1 minute ago, captain_to_fire said:

know that FCP X relies more on Quick Sync but I’m sure it’s also a multi-threaded process, does it mean it’s slower now

If you disabled hyper-threading, yes you would lose performance. 10.14.5 does not automatically gimp performance. 

[justpoet]

1 minute ago, captain_to_fire said:

Wouldn’t AMD’s SMT fall to a similar vulnerability in the future? Sure Intel is getting a lot of flack now from 14nm+++++++  to security vulnerabilities but then, anything compiled by man is vulnerable. It’s only a matter of time before someone exploits it, just look at Spectre where CPUs from 20 years ago until 2018 x86 CPUs are affected. 

Potentially, but a lot of these have been specific to the intel implementations that have been designed more aggressively in the past.  That's why you've seen a couple include AMD/ARM processors, but many have been intel only.

[captain_to_fire]

Also, Microsoft’s patch Tuesday includes this. Just saying. https://support.microsoft.com/en-ph/help/4494441/windows-10-update-kb4494441

Quote

• Provides protections against a new subclass of speculative execution side-channel vulnerabilities, known as Microarchitectural Data Sampling, for 64-Bit (x64) versions of Windows (CVE-2019-11091, CVE-2018-12126, CVE-2018-12127, CVE-2018-12130). Use the registry settings as described in the Windows Client and Windows Server articles. (These registry settings are enabled by default for Windows Client OS editions and Windows Server OS editions).
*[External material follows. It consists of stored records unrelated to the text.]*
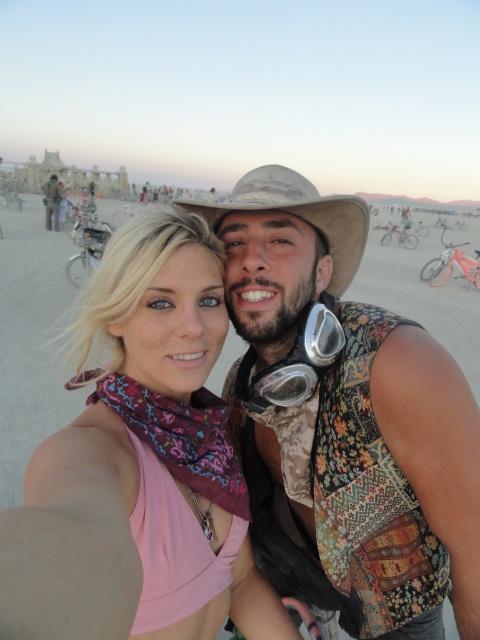 Question: Is floral patchwork vest at center wider than pink fabric scarf at center?

Choices:
 (A) yes
 (B) no

Answer: (A)

Question: Considering the relative positions of pink fabric scarf at center and brown fabric cowboy hat at center in the image provided, where is pink fabric scarf at center located with respect to brown fabric cowboy hat at center?

Choices:
 (A) below
 (B) above

Answer: (A)

Question: Is floral patchwork vest at center below matte black jacket at upper left?

Choices:
 (A) yes
 (B) no

Answer: (A)

Question: Which point appears closest to the camera in this image?

Choices:
 (A) (51, 225)
 (B) (239, 225)

Answer: (B)

Question: Among these objects, which one is nearest to the camera?

Choices:
 (A) matte black jacket at upper left
 (B) pink fabric scarf at center

Answer: (B)

Question: Which point appears closest to the camera in this image?

Choices:
 (A) (446, 436)
 (B) (131, 358)
 (C) (354, 250)

Answer: (A) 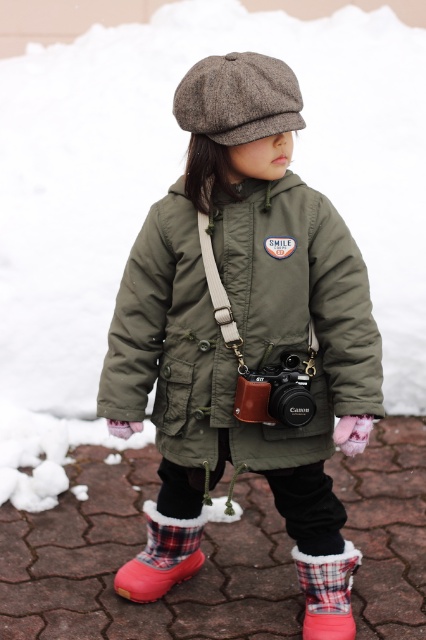 Can you confirm if plaid rubber boot at lower center is positioned to the right of matte black camera at center?

Incorrect, plaid rubber boot at lower center is not on the right side of matte black camera at center.

Which is below, plaid rubber boot at lower center or matte black camera at center?

Positioned lower is plaid rubber boot at lower center.

The width and height of the screenshot is (426, 640). Describe the element at coordinates (161, 556) in the screenshot. I see `plaid rubber boot at lower center` at that location.

I want to click on plaid rubber boot at lower center, so click(x=161, y=556).

Is olive green fabric jacket at center above plaid rubber boot at lower center?

Correct, olive green fabric jacket at center is located above plaid rubber boot at lower center.

The height and width of the screenshot is (640, 426). Find the location of `olive green fabric jacket at center`. olive green fabric jacket at center is located at coordinates coord(241,323).

Who is positioned more to the left, olive green fabric jacket at center or brown wool beret at center?

olive green fabric jacket at center

Is olive green fabric jacket at center to the left of brown wool beret at center from the viewer's perspective?

Correct, you'll find olive green fabric jacket at center to the left of brown wool beret at center.

Which is behind, point (276, 221) or point (210, 86)?

The point (276, 221) is behind.

Identify the location of olive green fabric jacket at center. The width and height of the screenshot is (426, 640). (241, 323). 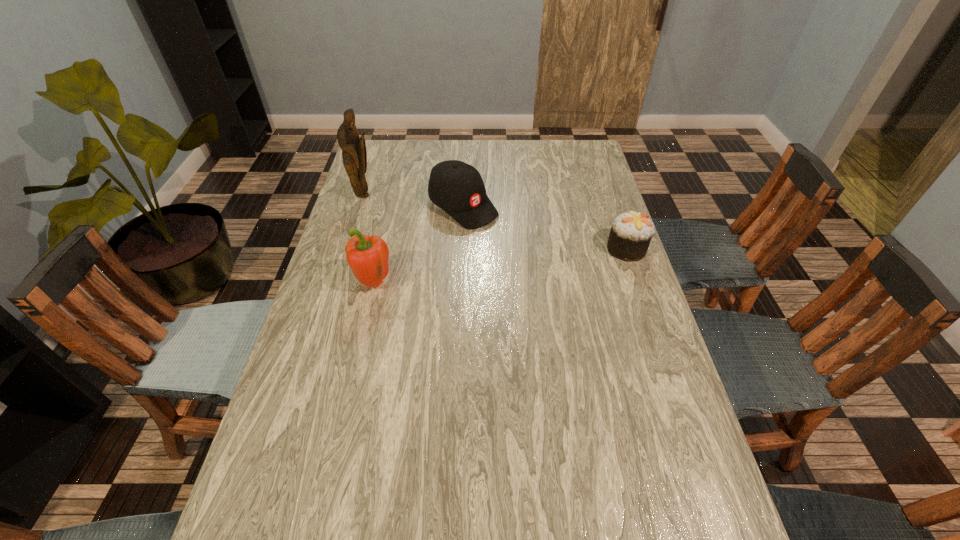 Image resolution: width=960 pixels, height=540 pixels. I want to click on the second tallest object, so click(x=368, y=257).

The height and width of the screenshot is (540, 960). In order to click on the nearest object in this screenshot , I will do `click(368, 257)`.

I want to click on the rightmost object, so click(x=631, y=232).

Find the location of `cupcake`. cupcake is located at coordinates (631, 232).

The image size is (960, 540). I want to click on figurine, so click(x=354, y=154).

This screenshot has height=540, width=960. I want to click on the leftmost object, so click(x=354, y=154).

In order to click on baseball cap in this screenshot , I will do `click(456, 187)`.

Locate an element on the screen. free spot located 0.140m on the back of the pepper is located at coordinates point(384,238).

Find the location of `vacant region located 0.090m on the back of the second nearest object`. vacant region located 0.090m on the back of the second nearest object is located at coordinates (616, 218).

I want to click on free region located 0.130m on the front-facing side of the leftmost object, so click(x=400, y=214).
https://portal.msrc.microsoft.com/en-us/security-guidance/advisory/ADV190013

 

[Bouzoo]

Two days ago I didn't have a single update, now I am in the middle of installing 2nd update and that is not even 10.14.5. And one update showed message it failed to install but somehow it actually did install. Just wow. 

[DrMacintosh]

22 minutes ago, Bouzoo said:

Two days ago I didn't have a single update, now I am in the middle of installing 2nd update and that is not even 10.14.5. And one update showed message it failed to install but somehow it actually did install. Just wow. 

macOS has the tendency to do that. I usually restart my machine before updating because my MacBook has so much uptime. Sometimes going weeks without ever being shut down. 

[RejZoR]

1 hour ago, Origami Cactus said:

I would like to see Ryzen powered Apple computers, especially if the ryzen 3000 series turns out to be a great success.

I don't think that's going to happen. Apple is probably planning to migrate to ARM based systems.

[DrMacintosh]

3 minutes ago, RejZoR said:

I don't think that's going to happen. Apple is probably planning to migrate to ARM based systems.

That’s not feasibly possible at least within the next 5 years probably. Marzipan isn’t ready for that, nor is it the goal. 

 

Im sure we will see ARM based Macs, but it’s going to be a lot more messy than the switch from PPC to x86 was. 

[Drak3]

4 minutes ago, RejZoR said:

Apple is probably planning to migrate to ARM based systems.

Maybe on low end systems, but ARM can't compete against x86 in every sector of every market.